Far from being some historical curiosity whose meaning is lost to us today, Holy Scripture tells us that something incredibly unique to world history was happening that night. God was doing something he had never done before, and would never do again. Without abandoning or diminishing his divinity, God became a human being. He became one of us! As Reformed theologian Louis Berkhof once put it, “In the incarnation the Son of God became flesh by assuming human nature… He really became one of the human race by being born of Mary.” It is an amazing proposition! Martin Luther marveled at this truth in one of his Christmas hymns:

These are the tokens ye shall mark,
The swaddling clothes and manger dark;
There ye shall find the young child laid,
By whom the heavens and earth were made.
(Martin Luther, “From Heaven Above to Earth I Come,” 1535)

The second person of the Trinity was born into the world as a true human being (Joh. 1:14). This is what we call the incarnation of the Son of God. The Son of God “[took] upon himself man’s nature, with all the essential properties,” without watering down his divine nature in the process (WCF 8.2).  The Westminster Confession of Faith, chapter 8, provides a Biblical and helpful way of understanding how Christ’s divine and human natures relate to each other. 

There is one critically important question that we need to ask about all of this. It’s the ‘why’ question.
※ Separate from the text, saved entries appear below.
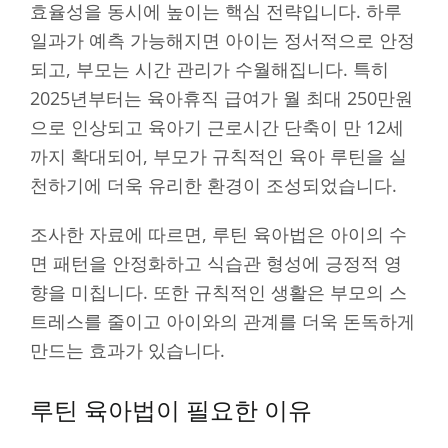
효율성을 동시에 높이는 핵심 전략입니다. 하루
일과가 예측 가능해지면 아이는 정서적으로 안정
되고, 부모는 시간 관리가 수월해집니다. 특히
2025년부터는 육아휴직 급여가 월 최대 250만원
으로 인상되고 육아기 근로시간 단축이 만 12세
까지 확대되어, 부모가 규칙적인 육아 루틴을 실
천하기에 더욱 유리한 환경이 조성되었습니다.
조사한 자료에 따르면, 루틴 육아법은 아이의 수
면 패턴을 안정화하고 식습관 형성에 긍정적 영
향을 미칩니다. 또한 규칙적인 생활은 부모의 스
트레스를 줄이고 아이와의 관계를 더욱 돈독하게
만드는 효과가 있습니다.
루틴 육아법이 필요한 이유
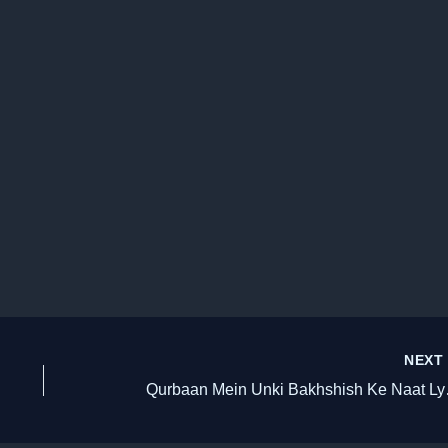
NEX
Qurbaan Mein Unki 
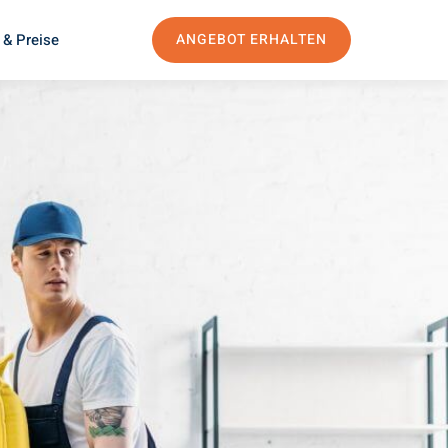
 & Preise
ANGEBOT ERHALTEN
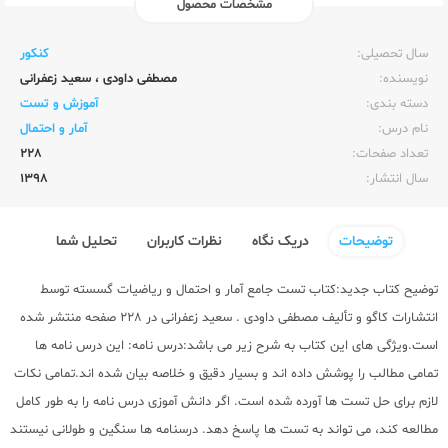
مشخصات محصول
ناشر:‌
کاگو
سال تحصیلی:‌
کنکور
نویسنده:‌
مصطفی داودی
،
سعید زعفرانی
دسته بندی:
آموزش و تست
نام درس:
آمار و احتمال
تعداد صفحات:‌
228
سال انتشار:‌
1398
توضیحات
دریک نگاه
نظرات کاربران
تحلیل شما
توضیح کتاب جدید:کتاب تست جامع آمار و احتمال و ریاضیات گسسته توسط
انتشارات کاگو
و تألیف مصطفی داودی . سعید زعفرانی در 228 صفحه منتشر شده
است.ویژگی های این کتاب به شرح زیر می باشد:درس نامه: این درس نامه ها
تمامی مطالب را پوشش داده اند و بسیار دقیق و خلاصه بیان شده اند.تمامی نکات
لازم برای حل تست ها آورده شده است. اگر دانش آموزی درس نامه را به طور کامل
مطالعه کند، می تواند به تست ها پاسخ دهد. درسنامه ها سنگین و طولانی نیستند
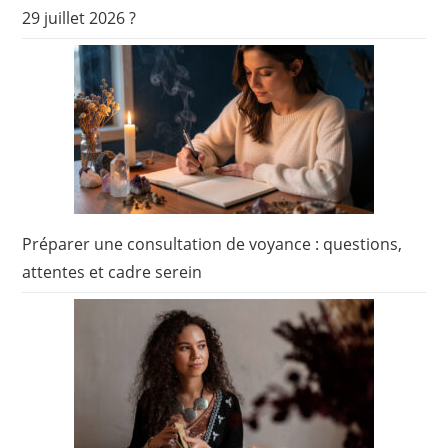
29 juillet 2026 ?
Préparer une consultation de voyance : questions,
attentes et cadre serein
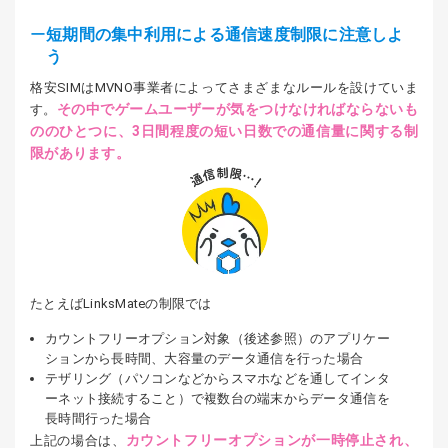
短期間の集中利用による通信速度制限に注意しよ
う
格安SIMはMVNO事業者によってさまざまなルールを設けていま
その中でゲームユーザーが気をつけなければならないも
す。
ののひとつに、3日間程度の短い日数での通信量に関する制
限があります。
たとえばLinksMateの制限では
カウントフリーオプション対象（後述参照）のアプリケー
ションから長時間、大容量のデータ通信を行った場合
テザリング（パソコンなどからスマホなどを通してインタ
ーネット接続すること）で複数台の端末からデータ通信を
長時間行った場合
カウントフリーオプションが一時停止され、
上記の場合は、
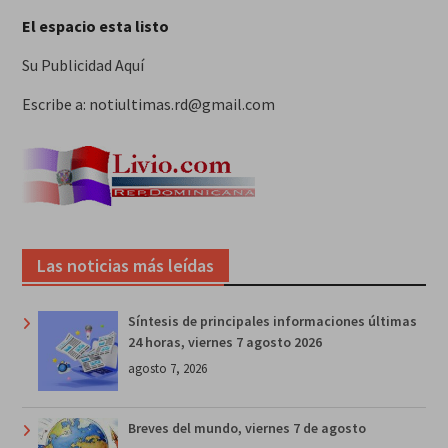
El espacio esta listo
Su Publicidad Aquí
Escribe a: notiultimas.rd@gmail.com
Las noticias más leídas
Síntesis de principales informaciones últimas
24 horas, viernes 7 agosto 2026
agosto 7, 2026
Breves del mundo, viernes 7 de agosto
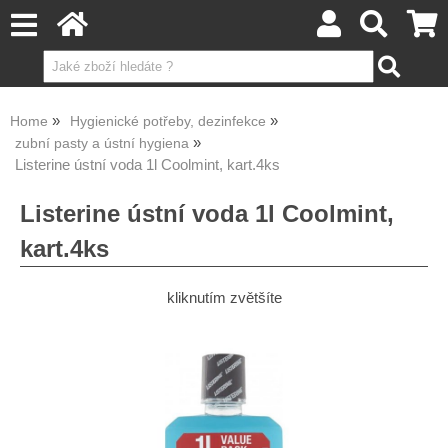
Home
Hygienické potřeby, dezinfekce
zubní pasty a ústní hygiena
Listerine ústní voda 1l Coolmint, kart.4ks
Listerine ústní voda 1l Coolmint,
kart.4ks
kliknutím zvětšíte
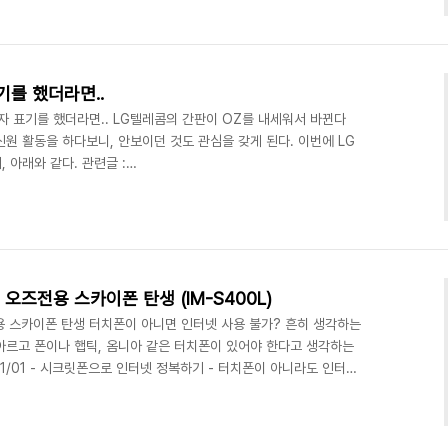
아닌가! 큰일이었다. 이거 잘못하면 한참을 기다릴지도 모르는 일이었
고 하면 열심히 뛰어야 하는데, 그 사실조차 모르니 말이다. 그래서 급
4247로 직접 접속..
기를 했더라면..
점자 표기를 했더라면.. LG텔레콤의 간판이 OZ를 내세워서 바뀐다
의 통신원 활동을 하다보니, 안보이던 것도 관심을 갖게 된다. 이번에 LG
 아래와 같다. 관련글 :
p/lgt/company/advertise/ci02.jsp 이는 최근 OZ에 올인하는 LG
 수 있다. 사실, 아직까지 OZ 인터넷 서비스만큼 파격적인 가격에
진 아주 만족하면서 사용하고 있다. 그런데, 새로운 간판을 보는 순간
점"들이 보이는데, 마치 점자처럼 보였..
오즈전용 스카이폰 탄생 (IM-S400L)
용 스카이폰 탄생 터치폰이 아니면 인터넷 사용 불가? 흔히 생각하는
아르고 폰이나 햅틱, 옴니아 같은 터치폰이 있어야 한다고 생각하는
/11/01 - 시크릿폰으로 인터넷 정복하기 - 터치폰이 아니라도 인터넷
이 아니더라도 인터넷 사용은 가능하고, 어느정도 익숙해지면, (조금
얻는데 그리 어렵지 않다. 나는 현재 오즈인(Ozin)통신원으로 활동
 생긴다. 저번에는 햅틱Oz(당시 발표는 햅틱On이었지만 후에 바뀌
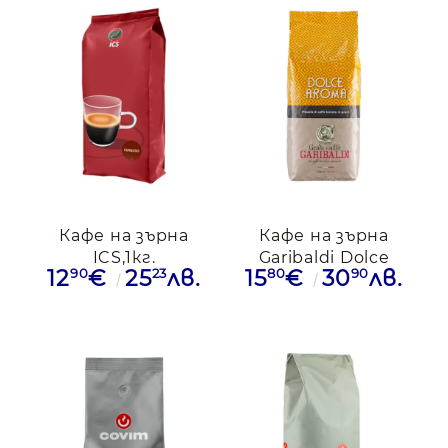
Кафе на зърна
Кафе на зърна
ICS,1кг.
Garibaldi Dolce
90
23
80
90
12
€
25
лв.
15
€
30
лв.
Aroma, 1кг.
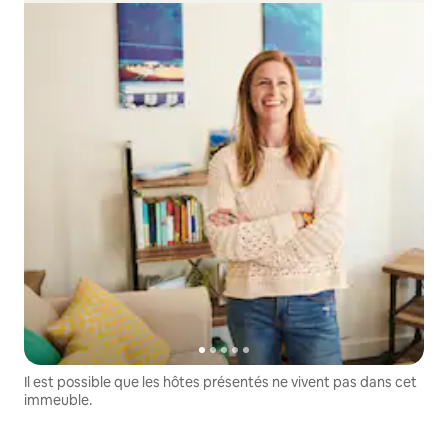
Il est possible que les hôtes présentés ne vivent pas dans cet
immeuble.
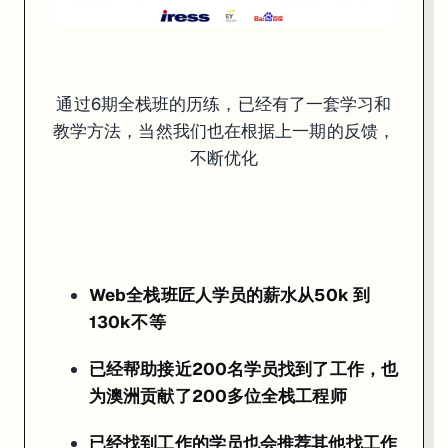
通过6期全栈班的历练，已经有了一套学习和
通过6期全栈班的历练，已经有了一套学习和教学方法，当然我们也在根
教学方法，当然我们也在根据上一期的反馈，
不断优化
强大的校友网络 以及 庞大的就业证明
Web全栈班匠人学员的薪水从50k 到 130k不等
强大的校友网络 以及 庞大的就业证明
已经帮助接近200名学员找到了工作，也为澳洲贡献了200多位
已经找到工作的学员也会推荐其他找工作的学员来公司工作
Web全栈班匠人学员的薪水从50k 到
学员+30多位全栈班导师构成了庞大的内推网络
130k不等
已经帮助接近200名学员找到了工作，也
已经有很多学员通过学习Web全栈班找到了人生第一份全职工作，逐渐
为澳洲贡献了200多位全栈工程师
已经找到工作的学员也会推荐其他找工作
Why did the Son of God become man? Why the incarnation? Over the next week, Rev. Wilkins will be blogging about this important question, using Larger Catechism Q&A39.

Question 39. Why was it requisite that the Mediator should be man?

 Answer: It was requisite that the Mediator should be man, that he might advance our nature, perform obedience to the law, suffer and make intercession for us in our nature, have a fellow-feeling of our infirmities; that we might receive the adoption of sons, and have comfort and access with boldness unto the throne of grace.